規律権力とは?
きりつけんりょく
規律権力とは、フランスの哲学者ミシェル・フーコーが提唱した、個人の身体や行動を細部にわたって管理・訓練する権力の様式です。
規律権力(きりつけんりょく)とは、フランスの哲学者ミシェル・フーコーが1970年代に提唱した概念で、近代社会における権力の作動方式のひとつを指します。
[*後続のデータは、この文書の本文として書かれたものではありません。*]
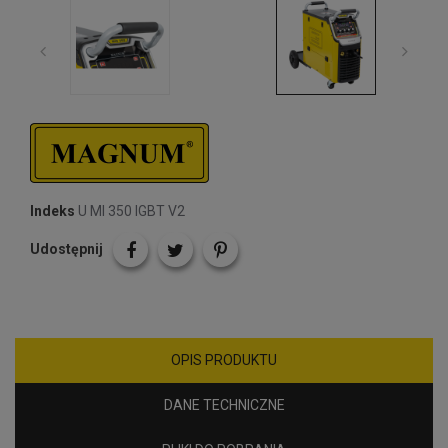
Indeks
U MI 350 IGBT V2
Udostępnij
OPIS PRODUKTU
DANE TECHNICZNE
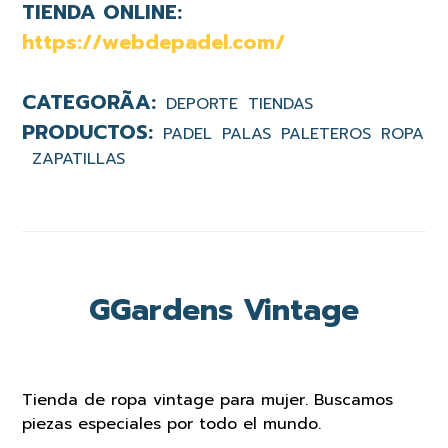
TIENDA ONLINE:
https://webdepadel.com/
DEPORTE
TIENDAS
PADEL
PALAS
PALETEROS
ROPA
ZAPATILLAS
GGardens Vintage
Tienda de ropa vintage para mujer. Buscamos
piezas especiales por todo el mundo.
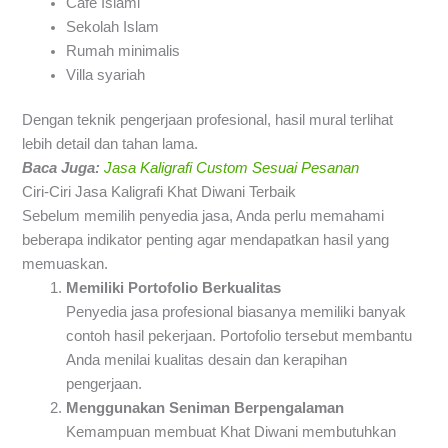
Café Islami
Sekolah Islam
Rumah minimalis
Villa syariah
Dengan teknik pengerjaan profesional, hasil mural terlihat
lebih detail dan tahan lama.
Baca Juga:
Jasa Kaligrafi Custom Sesuai Pesanan
Ciri-Ciri Jasa Kaligrafi Khat Diwani Terbaik
Sebelum memilih penyedia jasa, Anda perlu memahami
beberapa indikator penting agar mendapatkan hasil yang
memuaskan.
Memiliki Portofolio Berkualitas
Penyedia jasa profesional biasanya memiliki banyak
contoh hasil pekerjaan. Portofolio tersebut membantu
Anda menilai kualitas desain dan kerapihan
pengerjaan.
Menggunakan Seniman Berpengalaman
Kemampuan membuat Khat Diwani membutuhkan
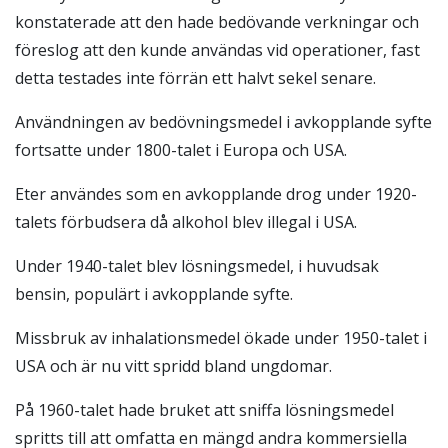
konstaterade att den hade bedövande verkningar och
föreslog att den kunde användas vid operationer, fast
detta testades inte förrän ett halvt sekel senare.
Användningen av bedövnings­medel i avkopplande syfte
fortsatte under 1800-talet i Europa och USA.
Eter användes som en avkopplande drog under 1920-
talets förbudsera då alkohol blev illegal i USA.
Under 1940-talet blev lösningsmedel, i huvudsak
bensin, populärt i avkopplande syfte.
Missbruk av inhalationsmedel ökade under 1950-talet i
USA och är nu vitt spridd bland ungdomar.
På 1960-talet hade bruket att sniffa lösningsmedel
spritts till att omfatta en mängd andra kommersiella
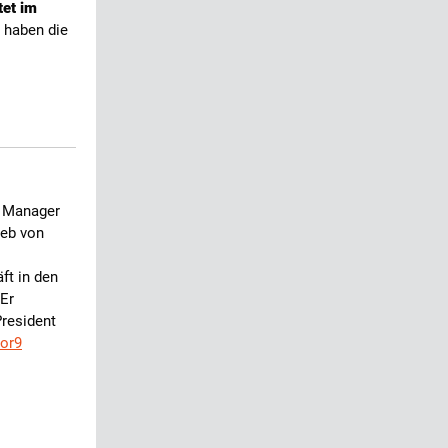
tet im
 haben die
s Manager
ieb von
ft in den
 Er
President
vor9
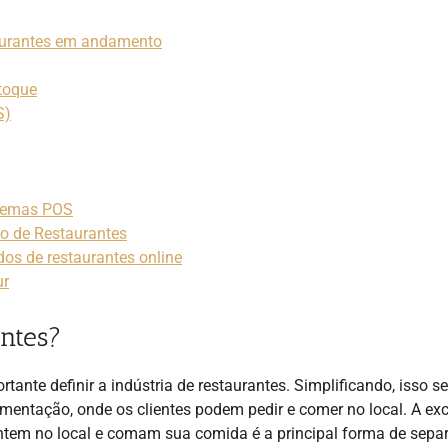
taurantes em andamento
toque
S)
stemas POS
ão de Restaurantes
os de restaurantes online
ur
antes?
tante definir a indústria de restaurantes. Simplificando, isso se
limentação, onde os clientes podem pedir e comer no local. A ex
ntem no local e comam sua comida é a principal forma de separ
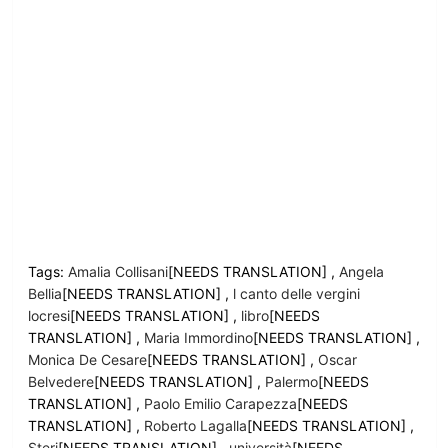
Tags:
Amalia Collisani
[NEEDS TRANSLATION] ,
Angela
Bellia
[NEEDS TRANSLATION] ,
l canto delle vergini
locresi
[NEEDS TRANSLATION] ,
libro
[NEEDS
TRANSLATION] ,
Maria Immordino
[NEEDS TRANSLATION] ,
Monica De Cesare
[NEEDS TRANSLATION] ,
Oscar
Belvedere
[NEEDS TRANSLATION] ,
Palermo
[NEEDS
TRANSLATION] ,
Paolo Emilio Carapezza
[NEEDS
TRANSLATION] ,
Roberto Lagalla
[NEEDS TRANSLATION] ,
Steri
[NEEDS TRANSLATION] ,
università
[NEEDS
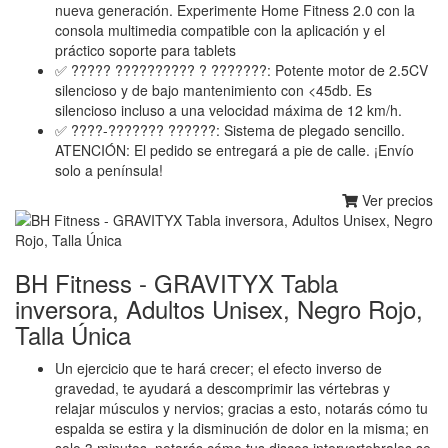
nueva generación. Experimente Home Fitness 2.0 con la
consola multimedia compatible con la aplicación y el
práctico soporte para tablets
✅ ????? ?????????? ? ???????: Potente motor de 2.5CV
silencioso y de bajo mantenimiento con <45db. Es
silencioso incluso a una velocidad máxima de 12 km/h.
✅ ????-??????? ??????: Sistema de plegado sencillo.
ATENCIÓN: El pedido se entregará a pie de calle. ¡Envío
solo a península!
Ver precios
BH Fitness - GRAVITYX Tabla
inversora, Adultos Unisex, Negro Rojo,
Talla Única
Un ejercicio que te hará crecer; el efecto inverso de
gravedad, te ayudará a descomprimir las vértebras y
relajar músculos y nervios; gracias a esto, notarás cómo tu
espalda se estira y la disminución de dolor en la misma; en
solo 3 minutos, notarás cómo tus discos intervertebrales se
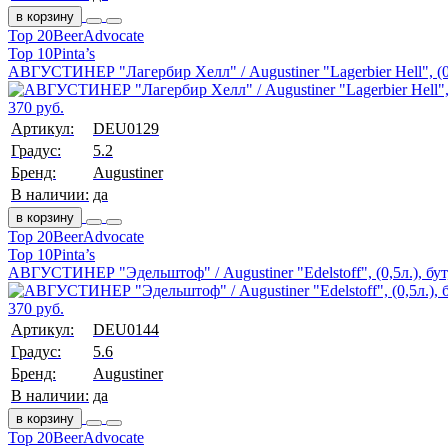
в корзину
Top 20
BeerAdvocate
Top 10
Pinta’s
АВГУСТИНЕР "Лагербир Хелл" / Augustiner "Lagerbier Hell", (0,
370 руб.
Артикул:
DEU0129
Градус:
5.2
Бренд:
Augustiner
В наличии:
да
в корзину
Top 20
BeerAdvocate
Top 10
Pinta’s
АВГУСТИНЕР "Эдельштоф" / Augustiner "Edelstoff", (0,5л.), бут
370 руб.
Артикул:
DEU0144
Градус:
5.6
Бренд:
Augustiner
В наличии:
да
в корзину
Top 20
BeerAdvocate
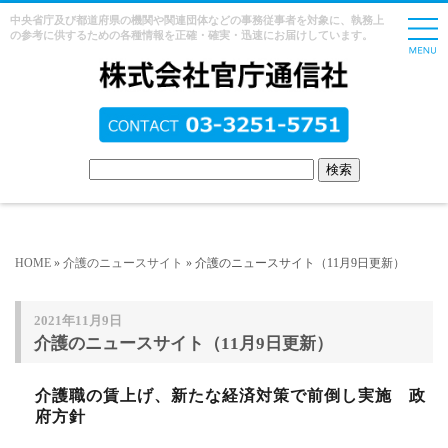
中央省庁及び都道府県の機関や関連団体などの事務従事者を対象に、執務上
の参考に供するための各種情報を正確・確実・迅速にお届けしています。
HOME
»
介護のニュースサイト
» 介護のニュースサイト（11月9日更新）
2021年11月9日
介護のニュースサイト（11月9日更新）
介護職の賃上げ、新たな経済対策で前倒し実施 政
府方針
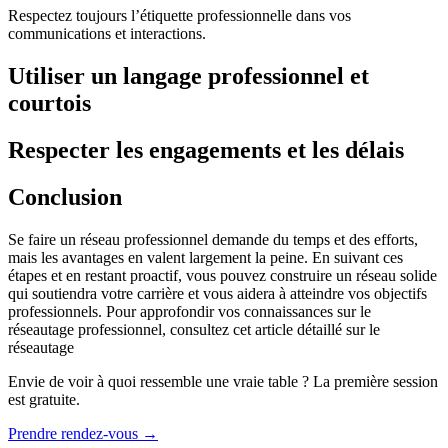
Respectez toujours l’étiquette professionnelle dans vos
communications et interactions.
Utiliser un langage professionnel et
courtois
Respecter les engagements et les délais
Conclusion
Se faire un réseau professionnel demande du temps et des efforts,
mais les avantages en valent largement la peine. En suivant ces
étapes et en restant proactif, vous pouvez construire un réseau solide
qui soutiendra votre carrière et vous aidera à atteindre vos objectifs
professionnels. Pour approfondir vos connaissances sur le
réseautage professionnel, consultez cet article détaillé sur le
réseautage
Envie de voir à quoi ressemble une vraie table ? La première session
est gratuite.
Prendre rendez-vous
→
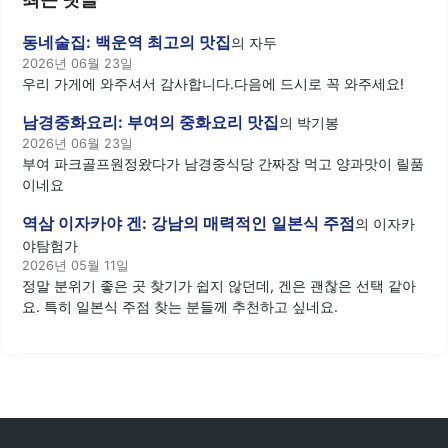
동네술집: 백운역 최고의 맛집
의
자두
2026년 06월 23일
우리 가게에 와주셔서 감사합니다.다음에 드시로 꼭 와주세요!
남경중화요리: 부여의 중화요리 맛집
의
박기봉
2026년 06월 23일
부여 파크골프원정왔다가 남경중식당 간짜장 먹고 양과맛이 릴품
이네요
역삼 이자카야 겐: 강남의 매력적인 일본식 주점
의
이자카
야탐험가
2026년 05월 11일
정말 분위기 좋은 곳 찾기가 쉽지 않던데, 겐은 괜찮은 선택 같아
요. 특히 일본식 주점 찾는 분들께 추천하고 싶네요.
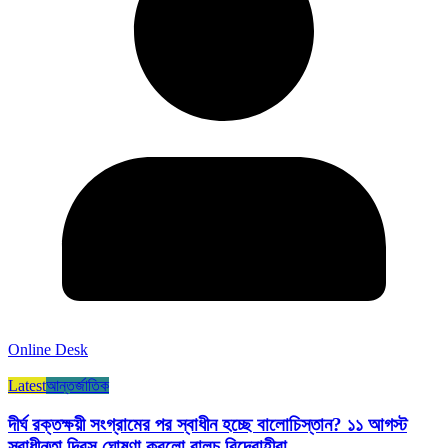
Online Desk
Latest
আন্তর্জাতিক
দীর্ঘ রক্তক্ষয়ী সংগ্রামের পর স্বাধীন হচ্ছে বালোচিস্তান? ১১ আগস্ট
স্বাধীনতা দিবস ঘোষণা করলো বালুচ বিদ্রোহীরা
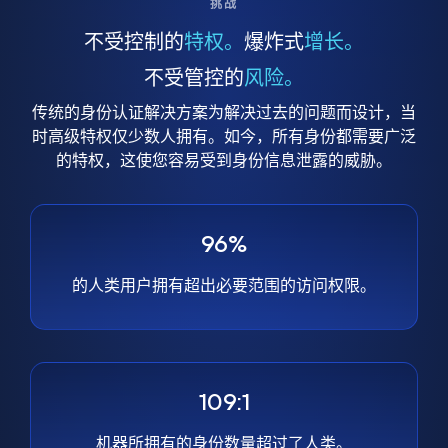
挑战
不受控制的
特权。
爆炸式
增长。
不受管控的
风险。
传统的身份认证解决方案为解决过去的问题而设计，当
时高级特权仅少数人拥有。如今，所有身份都需要广泛
的特权，这使您容易受到身份信息泄露的威胁。
96%
的人类用户拥有超出必要范围的访问权限。
109:1
机器所拥有的身份数量超过了人类。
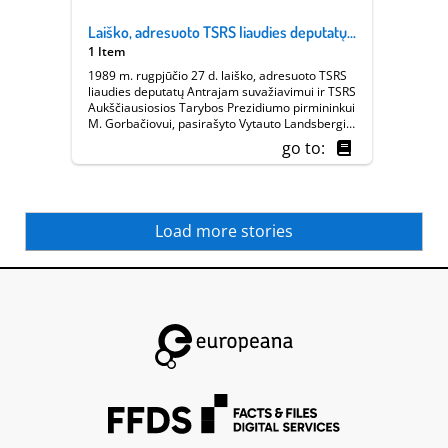
Laiško, adresuoto TSRS liaudies deputatų Antrajam suvažiavimui ir M. Gorbačiovui, kopija
1 Item
1989 m. rugpjūčio 27 d. laiško, adresuoto TSRS
liaudies deputatų Antrajam suvažiavimui ir TSRS
Aukščiausiosios Tarybos Prezidiumo pirmininkui
M. Gorbačiovui, pasirašyto Vytauto Landsbergio,
Justino Marcinkevičiaus, Romualdo Ozolo,
go to:
Kazimiero Motiekos, Mečio Laurinkaus, Juliaus
Juzeliūno, Romo Gudaičio, Kazimiero Uokos ir
Marcelijaus Martinaičio (taip pat Antano
Buračo, Kazimieros Prunskienės, ir Zigmo
Vaišvilos pavardės be parašų), kuriame
Load more stories
protestuojama prieš TSKP CK vardu po Baltijos
kelio paskelbto pranešimo „Dėl padėties
tarybinio Pabaltijo respublikose“. || Europeana
1989 - Vilnius, 9-10.08.2013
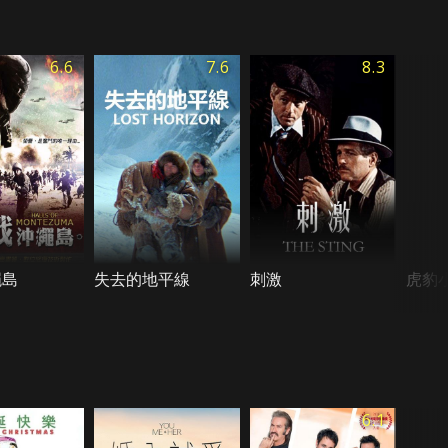
6.6
7.6
8.3
繩島
失去的地平線
刺激
虎豹
6.1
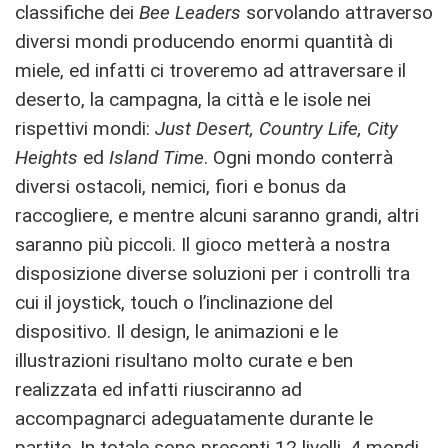
classifiche dei
Bee Leaders
sorvolando attraverso
diversi mondi producendo enormi quantità di
miele, ed infatti ci troveremo ad attraversare il
deserto, la campagna, la città e le isole nei
rispettivi mondi:
Just Desert, Country Life, City
Heights
ed
Island Time
. Ogni mondo conterrà
diversi ostacoli, nemici, fiori e bonus da
raccogliere, e mentre alcuni saranno grandi, altri
saranno più piccoli. Il gioco metterà a nostra
disposizione diverse soluzioni per i controlli tra
cui il joystick, touch o l’inclinazione del
dispositivo. Il design, le animazioni e le
illustrazioni risultano molto curate e ben
realizzata ed infatti riusciranno ad
accompagnarci adeguatamente durante le
partite. In totale sono presenti 12 livelli, 4 mondi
伝統的な権力が「命令に従わなければ罰する」という形で機能していたのに対し、規律権力は個人の身体・時間・動作・空間を細かく組織化し、人々を内側から従順で有用な存在へと形成する点に特徴があります。フーコーはその主著『監獄の誕生』(1975年)でこの概念を詳細に論じました。
規律権力の代表的な技術には以下のものがあります。
- 時間割・スケジュール管理:時間を細分化し、活動を定められた枠に当てはめる
- 階層的監視:上位者が下位者を常に観察できる仕組みを整える
- 正常化の審判:正常・異常の基準を設けて個人を評価・序列化する
- 試験・検査:定期的に個人の状態を記録し、可視化する
学校・軍隊・工場・病院・監獄といった近代的な施設はいずれも規律権力の典型的な場として論じられます。フーコーは哲学者ジェレミー・ベンサムが設計した「パノプティコン(一望監視施設)」を比喩として用い、監視される者が常に見られているかもしれないという意識を持つことで、やがて自分自身を規律化するようになると説明しました。現代社会でも、職場の勤怠管理システムや学校の評価制度にこの論理を見出すことができます。
使い方・例文
学校の時間割に従い、成績表によって評価され、校則を守るよう内面化していく過程は、規律権力の典型的な作用として論じられます。